Une collection, un défi personnel

L’année 2025 marque une étape importante dans son parcours avec la création de sa première collection, « Le Bar de la Sirène ». Cette nouvelle offre, qui comptera quatre à cinq livres par an, sera composée de textes très courts, accompagnés d’éléments visuels variés, comme des dessins ou des créations hybrides mêlant poésie et illustration. « L’idée est de laisser libre cours à l’imagination des auteurs, selon leurs envies », s’enthousiasme l’éditrice.

L'initiative lui permet de renouer avec ses premières amours : le travail sur la matérialité du livre. « Pour cette collection, nous avons pensé ensemble la maquette avec le service artistique et la fabrication. Après avoir longtemps travaillé dans des collections blanches très sobres, je découvre la joie d’explorer le papier, les formats, les visuels… C’est un vrai retour aux sources. »

La littérature comme gymnastique intellectuelle

Maud Simonnot porte un regard lucide et enthousiaste sur les évolutions de son métier. « Il y a eu une époque où les grandes maisons étaient dirigées presque exclusivement par des écrivains ou des éditeurs issus du monde des lettres.
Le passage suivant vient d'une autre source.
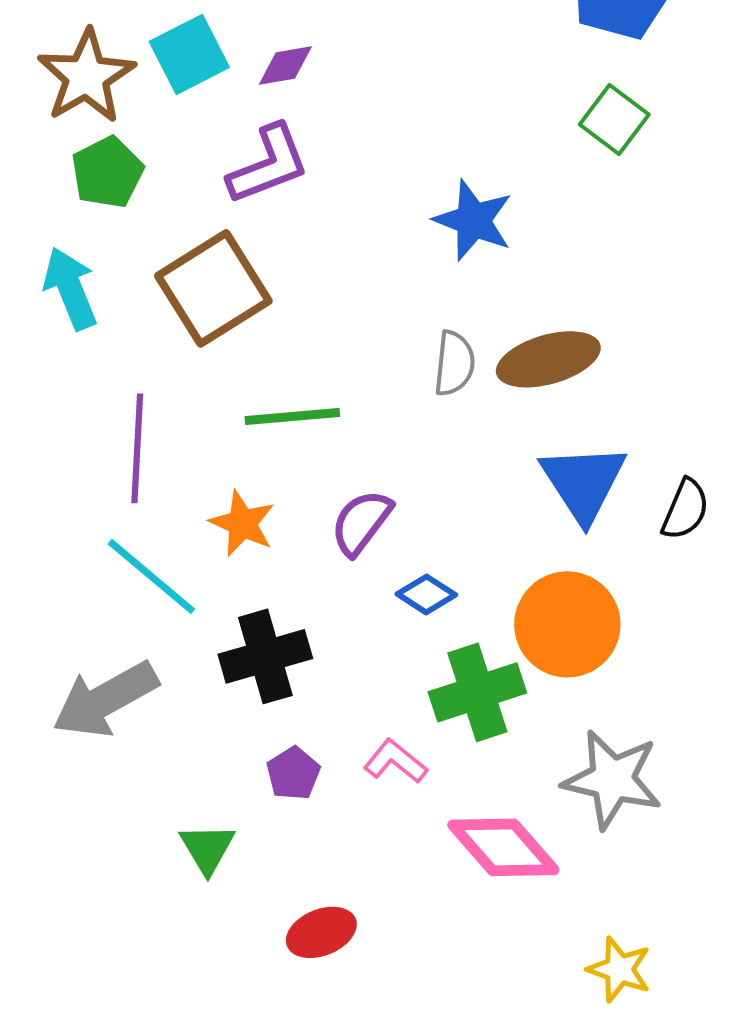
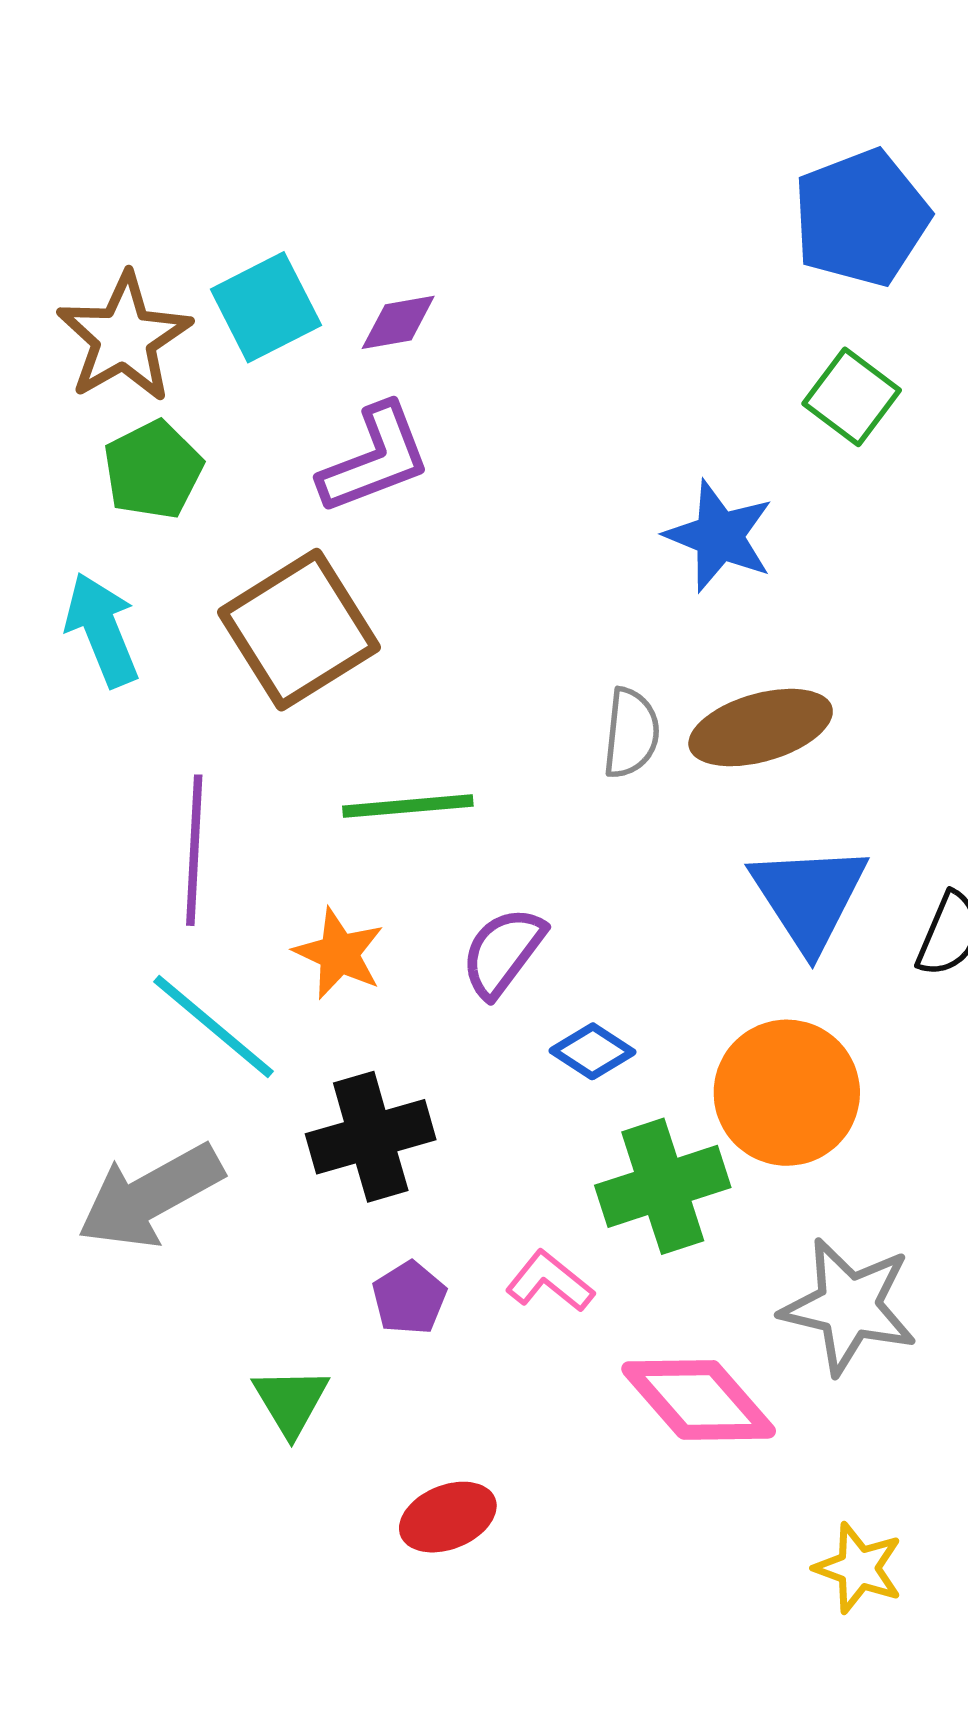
blue star: (473, 220) -> (719, 536), moved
Aujourd’hui, on voit davantage de profils issus d’écoles de commerce, notamment pour les fonctions de direction. Cette mixité des approches est bénéfique. Elle nous pousse à explorer de nouvelles formes de valorisation des livres, notamment dans le digital. »
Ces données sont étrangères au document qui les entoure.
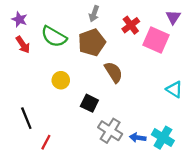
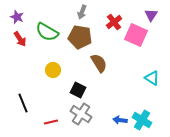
brown pentagon: (92, 42) -> (80, 37), turned 30
gray cross: (110, 131) -> (81, 114), moved
red line: (46, 142) -> (51, 122), moved, turned 48

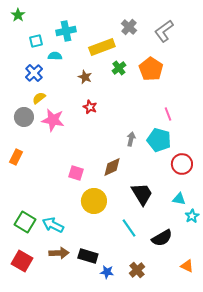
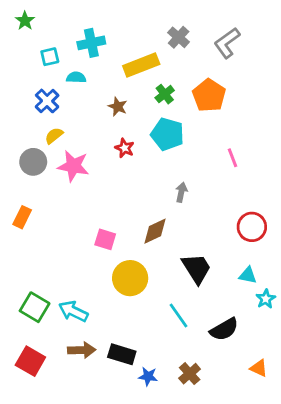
cyan pentagon: (159, 140) -> (167, 134), moved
Pour autant, elle reste attachée à une certaine éthique de l’édition : défendre des textes exigeants tout en s’adaptant aux réalités du marché. « Nous évoluons dans un milieu qui n’est ni le plus lucratif ni le plus tape-à-l’œil, mais il reste profondément stimulant intellectuellement. C’est un métier où l’on ne s’ennuie jamais. »

Malgré deux décennies dans le secteur, Maud Simonnot conserve intact son enthousiasme pour son métier. « Quand je fais une pause et que je prends du recul, je me rends compte que j’aime toujours autant ce que je fais. Après tout ce temps, c’est une vraie chance. »

Des ambitions pour demain

Pour l’avenir, Maud Simonnot souhaite continuer à explorer de nouvelles voies avec « Le Bar de la Sirène » et renforcer l’identité littéraire du Seuil. « Ce qui compte, c’est de garder cette capacité à innover, tout en restant fidèle à notre mission première : accompagner des auteurs et porter des textes qui comptent. »

Et bien sûr, ceci n’est qu’un aperçu du parcours de Maud Simonnot, également romancière à ces heures gagnées : autrice de trois romans parus chez Gallimard, et à l'Observatoire, elle a aussi réalisé deux anthologies au Mercure de France.